Di industri kita kenal perusahaan yang menjual barang bukan ke konsumen, melainkan ke perusahaan lain. Jadi kita tidak bisa sekedar menyamakan kampus dengan gojek atau toko online yang business-to-customer. Ketika ojek dibutuhkan, pasti ada pensuplainya, kendaraan dan driver. Begitu juga pendidikan, ada pihak pensuplai kurikulum/konten dan dosen. Hal ini terjadi karena pengajar bukan sebagai buruh, melainkan mitra. Nah, kondisi pengajaran online pun berbeda dengan ojek yang memang dibutuhkan jumlah yang banyak, untuk pengajaran terkadang dibutuhkan pengajar yang “menarik” konsumen karena kepakaran, skill, atau aspek-aspek penerimaan lainnya yang tentu saja karena online tidak perlu berjumlah banyak. Wah, bagaimana ini?

Tuntutan Spesialisasi

Perkembangan teknologi dan tuntutan kehidupan modern memaksa tidak adanya monopoli oleh seseorang. Sehebat apapun seorang pakar, dia tidak bisa menguasai semua ilmu yang dibutuhkan orang/masyarakat. Peta okupasi (profesi) pun terus bertambah, misalnya untuk dunia IT sudah ratusan. Jadi seharusnya tidak perlu khawatir.
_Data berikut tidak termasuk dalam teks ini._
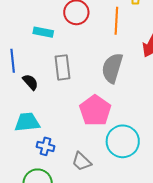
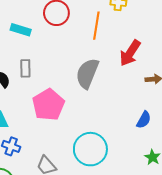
gray rectangle: (62, 67) -> (25, 68), moved, size x0.7
pink pentagon: (95, 111) -> (48, 105), moved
Nah, di sinilah sebenarnya akar permasalahan ketika transisi dari tatap muka/offline/blended menjadi murni online. Baik pengajar maupun mahasiswa khawatir tidak memperoleh hasil yang diinginkan. Sebagai contoh, silahkan ikuti webinar-webinar yang saat ini banyak dijumpai, tidak ada skill spesifik yang didapat karena memang bentuknya yang agak monolog dan tidak bisa meng-cover kebutuhan semua peserta.

Influencer

Jika sudah menjadi spesialis dan terus mengasah skill dan kepakaran, maka dampak nyatanya berupa karya kian terlihat. Uniknya di jaman online, sangat mudah terlihat dan viral. Sekali terlihat, permintaan pasti datang dan jika peminatnya banyak, banyak pihak-pihak yang menempel ketat. Jika kampus atau dosen sudah berperan seperti influencer, sepertinya aman-aman saja karena mendapat dukungan dari mahasiswa dan industri. Jika mahasiswa sudah menjadi follower setia, online pun tidak masalah. Peran model dan sosok sebagai sumber inspirasi seorang tutor/dosen/guru tidak bisa tergantikan. Sekian, semoga pembaca sekalian sependapat untuk beberapa poin dalam tulisan ini.